Wednesday, May 6, 2009

Reflections on The 100 Mile Diet: A Year of Local Eating by Alisa Smith and James McKinnon

This book was part of the bag of goodies from LeBlanc's birthday gift.  I had told him about aspiring to be more of a minimalist, and being more aware of my actions on the environment.  Plus, we both love food.  So it was a very thoughtful gift. :)  (I'm asking him to read it, too, so we can discuss it!)  

In a nutshell, this book documented the journey this couple took, to try to eat food that was from a 100-mile radius from their home in Vancouver, British Columbia in Canada.  It seems like a straight forward task, but a simple task it is not.  The narration of each chapter is alternated between Alisa and James.  We see how the diet impacts not only their eating habits, but their lives.

I learn that the average distance my food travels is 1,200 miles. (Then, I ran to my fridge and took a look at the sticker on my hot-house tomatoes.  It said "Mexico.")

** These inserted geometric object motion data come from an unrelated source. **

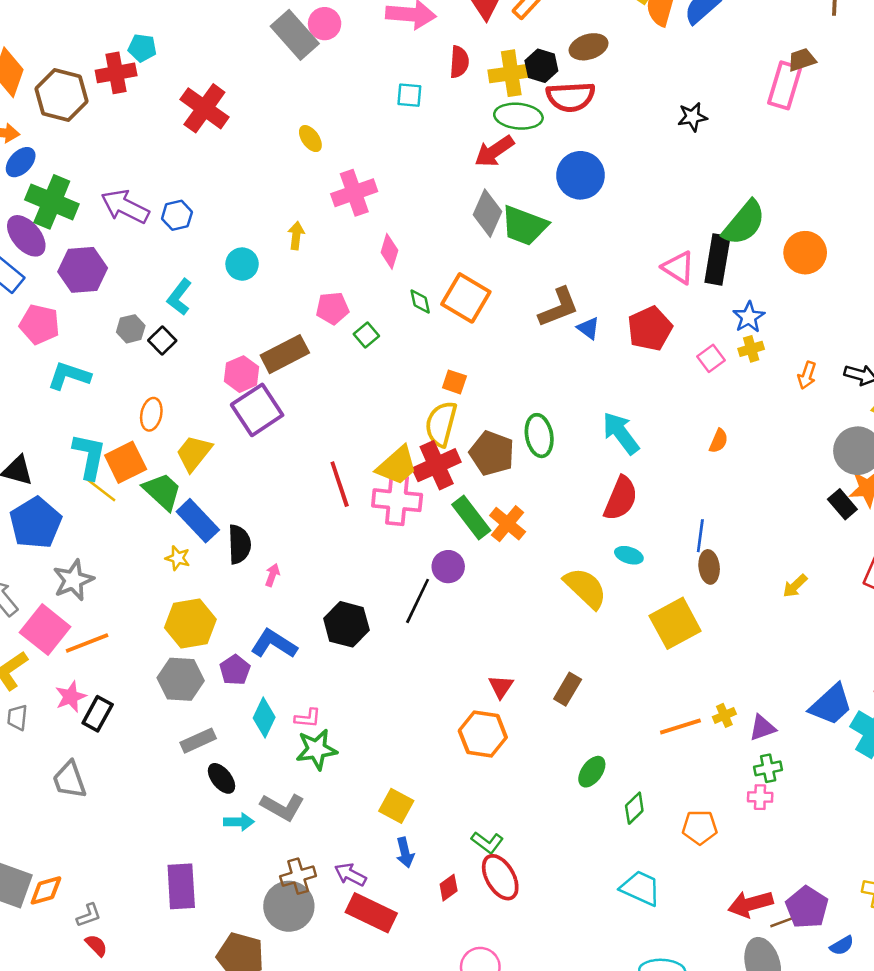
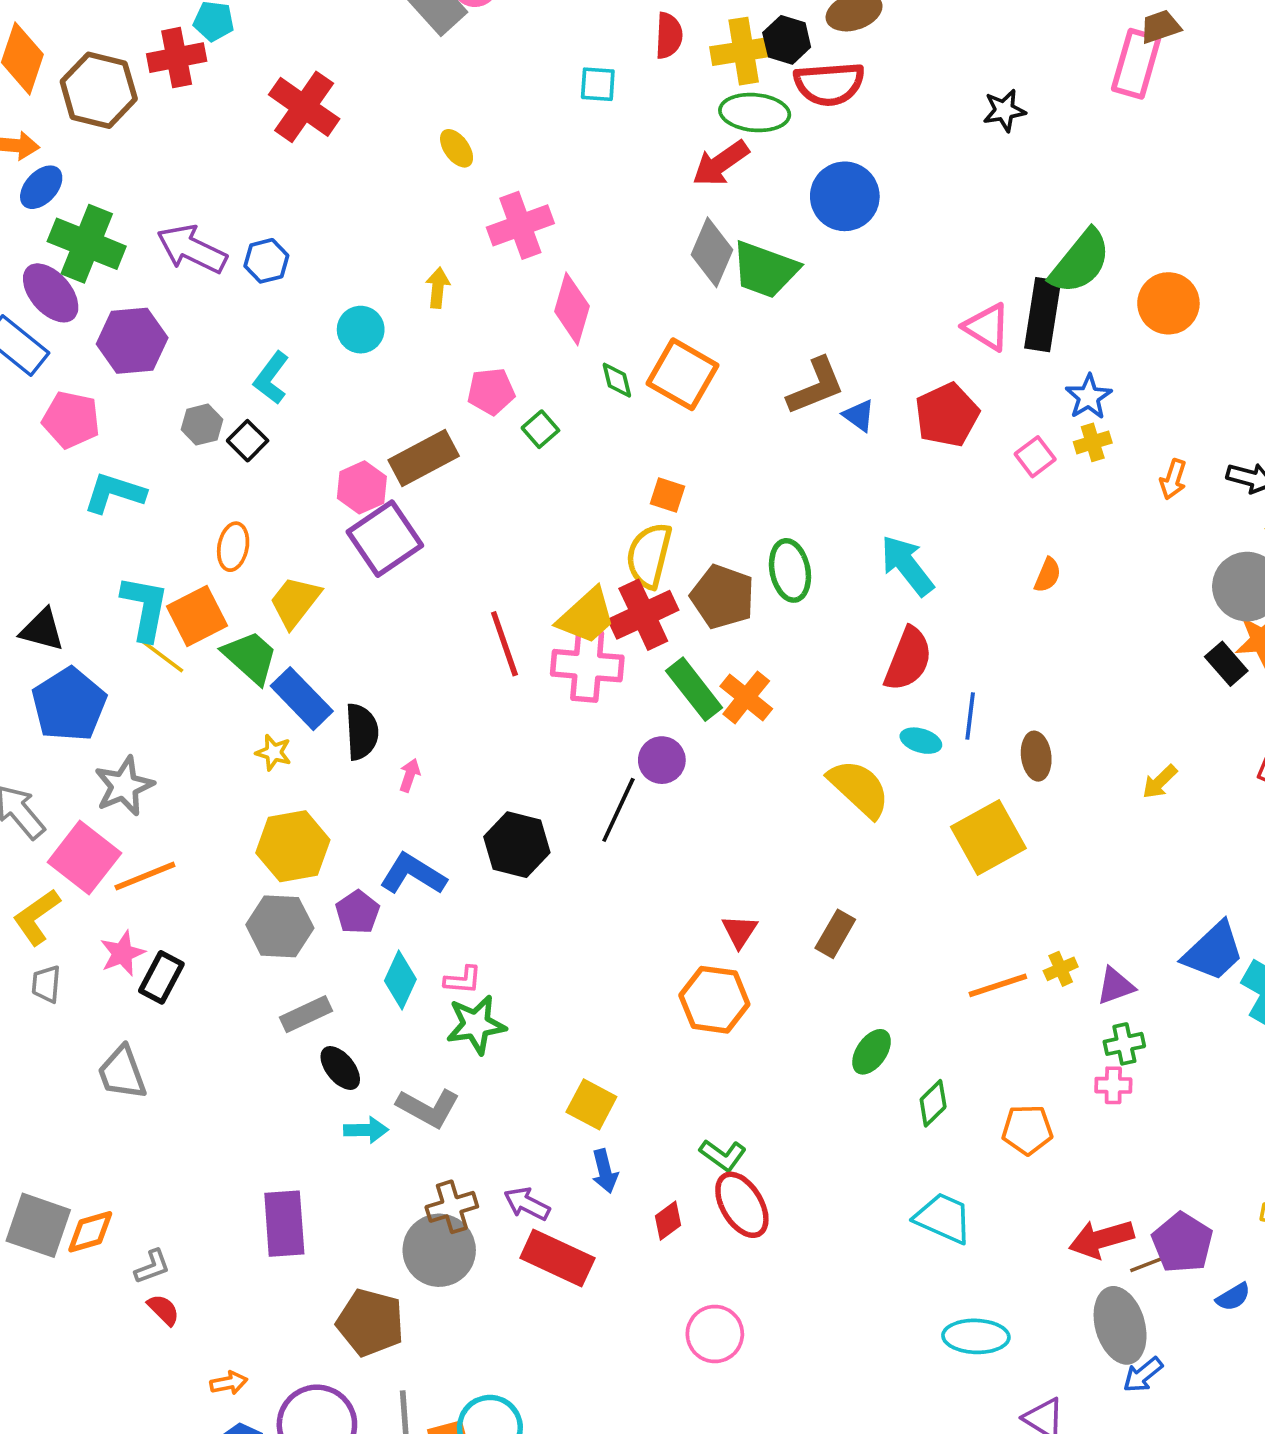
pink diamond: (389, 251) -> (572, 309), size x1.4
blue line: (700, 536) -> (970, 716), moved

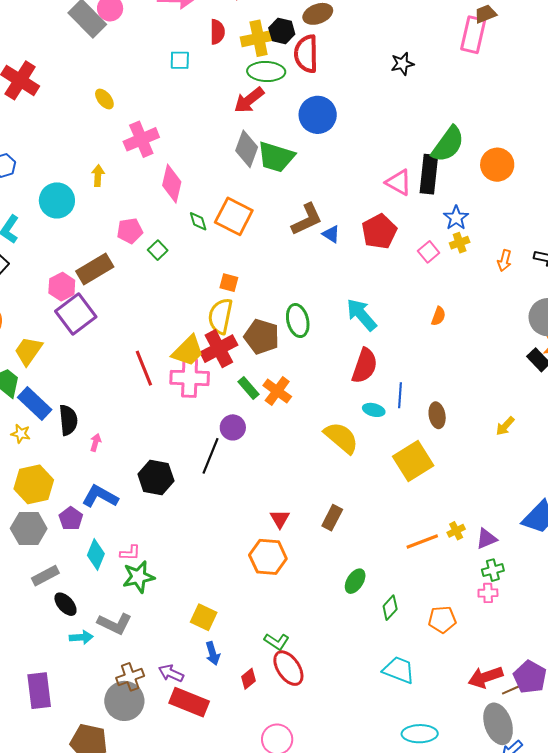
red semicircle: (829, 84) -> (306, 54), turned 96
cyan circle: (361, 330) -> (57, 200), size x1.4
green rectangle: (694, 689) -> (249, 388), size x0.7

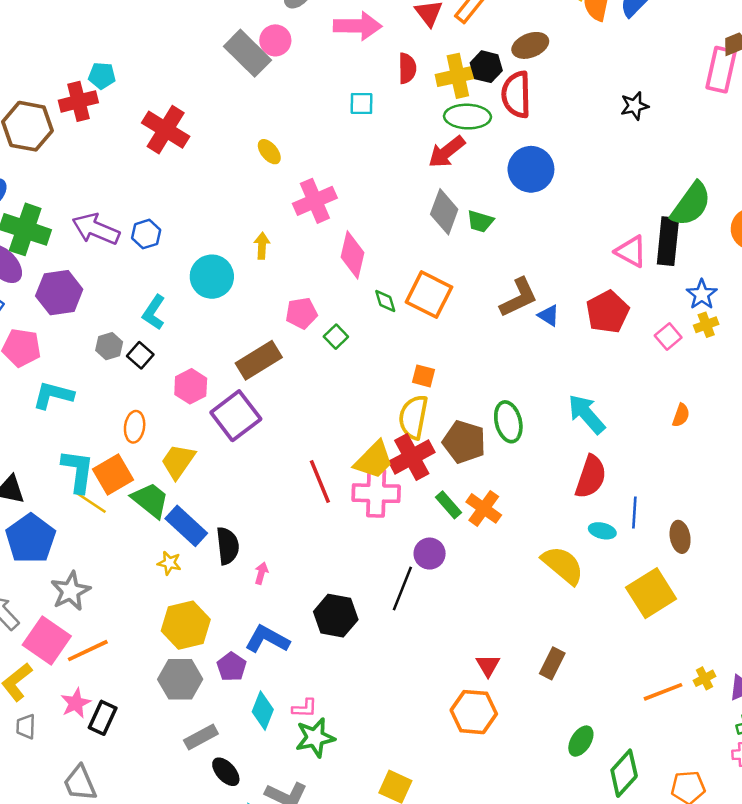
green trapezoid: (276, 157) -> (480, 221), size x0.6
pink hexagon: (62, 287) -> (191, 386), moved
green diamond: (390, 608) -> (624, 773), size x1.5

One of the main themes that really made me reflect was the lack of connection that we have with the things we use everyday, including the food that we eat.  In losing that connection, we also lose a sense of our community.  We get our veggies, dairy, and meats at the grocery stores, but we don't see where it comes from before that.  

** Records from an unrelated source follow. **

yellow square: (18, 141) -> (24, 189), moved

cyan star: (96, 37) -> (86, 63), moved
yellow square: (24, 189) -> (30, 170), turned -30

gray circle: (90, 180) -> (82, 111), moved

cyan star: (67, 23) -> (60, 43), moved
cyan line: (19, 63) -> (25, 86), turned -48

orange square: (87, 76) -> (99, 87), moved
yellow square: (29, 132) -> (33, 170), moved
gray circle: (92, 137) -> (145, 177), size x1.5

I, for one, did not even know where my tomatoes came from.  All I cared about was that it was less than $1.29/lb and they were red and firm.  

What about the farmers who grew them?  Are they compensated justly for their labour?  What about the fertilizers and pesticides used?  Were they picked when they were ripe, or or were they picked so they could ripen on the journey to my supermarket?  How much gas did it take to transport my tomatoes?  How does this impact our environment?  

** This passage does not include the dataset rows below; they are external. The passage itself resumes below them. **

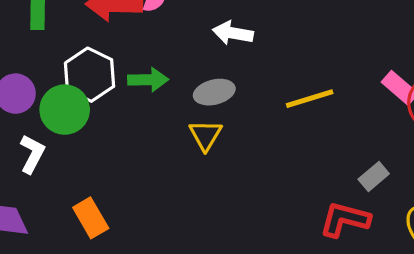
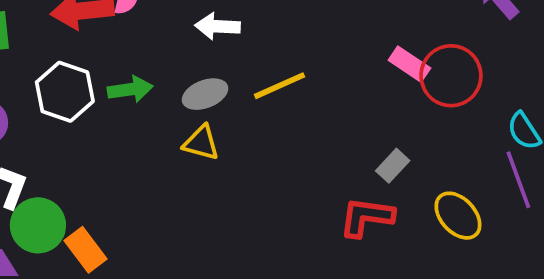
yellow line: (310, 99) -> (279, 86), moved
green circle: (65, 110) -> (38, 225), moved
yellow triangle: (206, 135) -> (201, 143), turned -39

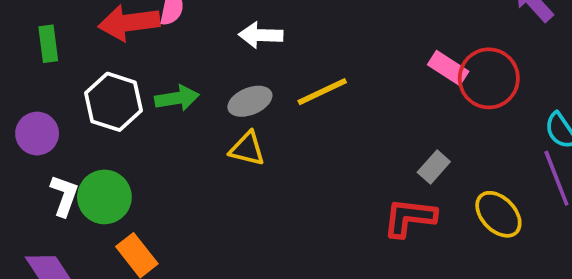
green circle: (38, 225) -> (104, 197), moved

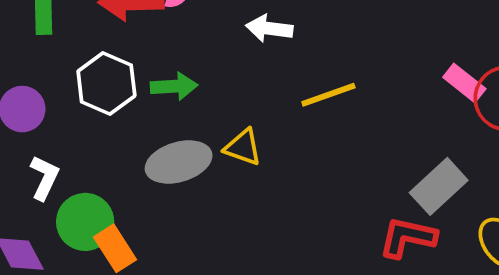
gray ellipse: (250, 101) -> (179, 162), moved, size x1.4
gray rectangle: (434, 167) -> (439, 186), size x1.6
green circle: (104, 197) -> (85, 222), moved

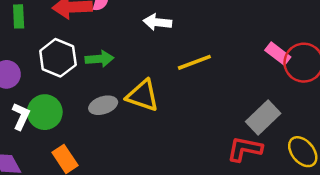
yellow triangle: (243, 147) -> (143, 95), size x1.4
gray ellipse: (179, 162) -> (103, 105), size x0.7
green circle: (85, 222) -> (45, 112), moved

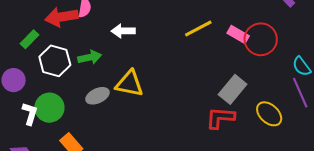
green rectangle: (19, 16) -> (30, 39), moved, turned 54
white arrow: (157, 22) -> (123, 31), moved
yellow line: (194, 62) -> (198, 28), moved

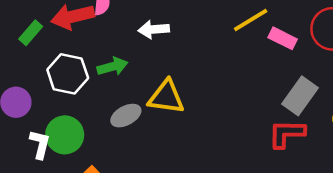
pink rectangle: (238, 35) -> (283, 38), moved
green rectangle: (30, 39) -> (31, 33), moved

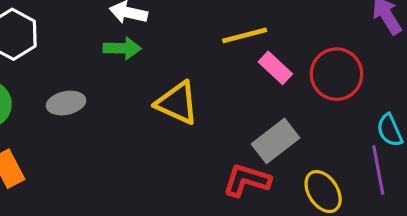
green arrow: (112, 67) -> (122, 48), moved
yellow triangle: (166, 97) -> (177, 103), moved

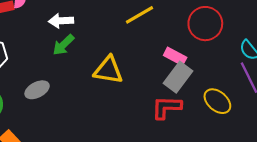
green arrow: (122, 48) -> (63, 45), turned 150
pink rectangle: (275, 68) -> (175, 56), moved

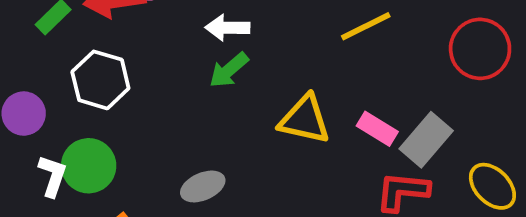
pink rectangle: (175, 56) -> (377, 129), moved
gray ellipse: (37, 90) -> (203, 186), moved

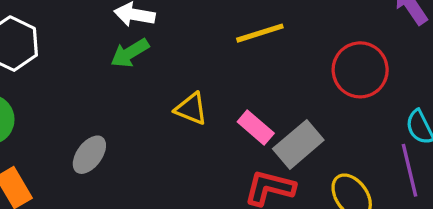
yellow triangle: (305, 120) -> (191, 109), size x0.7
gray ellipse: (203, 186) -> (89, 155), turned -39

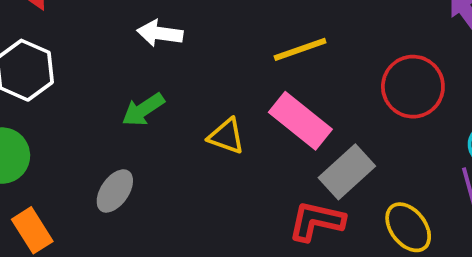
green arrow: (130, 53) -> (143, 110), moved
pink rectangle: (256, 127) -> (300, 121), moved, size x1.5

If we were to take an inventory of all the food in our local supermarkets, how much of the food is local?  How much food is from another province?  Another country?  Another continent?

Is it necessary for our food to travel such long distances? Is it sustainable to the environmen?  Is it sustainable to the societies which support our consumption?  Is it healthy for us?

And the list of unanswered questions continue.  

I like this book because it is largely devoted to asking questions, and exploring different options.  It doesn't seek to judge or condemn our society, it just asks questions.  It also looks at how we have evolved, as a society, in the way which we get our food.  

In the past, when we used to live off our lands, we would grow our crops, and then preserve the surplus so that we can live off of it during the seasons we cannot yield any crops (i.e., winter for us in Canada.)  We don't do that anymore.  We can buy our favourite foods, year round at our local supermarkets.

One story that particularly touched me, was about the salmon in their local river.  Alisa and James had found a river where they could get salmon from, which was within their food radius.  Looking forward to heading back to the river, to get more salmon to preserve for the winter, they were devestated when a spillage of a toxic chemical killed all lifeforms in the river.  This meant there was no salmon for them this winter. 

This story touched me becuase I think we no longer feel this connection with our environment: that we depend on our environment to survive.  If I saw this on the news, I would think that it was sad news, but it would end there.  It doesn't affect me on a personal level.  But this book reminds us, that not too long ago, this kind of disaster would spell famine for all the people who lived in the village and depended on this salmon.  Disasters such as this, might not affect us on a personal level today, but it used to, and it still can.

What would our community be like if we had more connection with the things we eat, with the things we use?  Can you imagine buying your wheat from a farmer and knowing exactly how he grows it and processes it?  Or what about picking your own berries from a local farmer and eating it sweet and ripe, straight from the plant?  

In our fast paced world, it`s easy to get caught up in life, and we forget to enjoy the little things.  We forget to ask questions, and we assume that things are just the way they are.  

It`s also easy to forget that everything we use must come from somewhere, and sometimes, it`s important to know that whatever it is that we are using, we have a relationship with it.  And it has a relationship to the earth.  Maybe it`s time that we took a step back, and evaluate the decisions we are making, either consciously or unconsciously, and think about how they are affecting our lives, and our future.

What are your thoughts on local eating?  Do you think its important to know where your food comes from?  


Andy said...

We buys most of our vegetables and fruits at the market, those can't came from too far away. Now, about canned food? No idea.

Des said...

Andy- That's great! I'm going to try to buy more locally. It's a good feeling having some clue where my food is coming from!